_EXERCISE_
Extract the full listing verbatim and drop any pictures from your copy.

_MATERIAL PROVIDED_
BEGIN
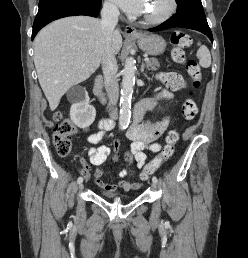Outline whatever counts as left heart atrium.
<instances>
[{"instance_id":"39dd6f15","label":"left heart atrium","mask_w":248,"mask_h":258,"mask_svg":"<svg viewBox=\"0 0 248 258\" xmlns=\"http://www.w3.org/2000/svg\"><path fill=\"white\" fill-rule=\"evenodd\" d=\"M128 14L138 16L144 13L148 0H115Z\"/></svg>"}]
</instances>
END
_COMPLETED TASK_
Outline whatever counts as left heart atrium.
<instances>
[{"instance_id":"39dd6f15","label":"left heart atrium","mask_w":248,"mask_h":258,"mask_svg":"<svg viewBox=\"0 0 248 258\" xmlns=\"http://www.w3.org/2000/svg\"><path fill=\"white\" fill-rule=\"evenodd\" d=\"M128 14L138 16L144 13L148 0H115Z\"/></svg>"}]
</instances>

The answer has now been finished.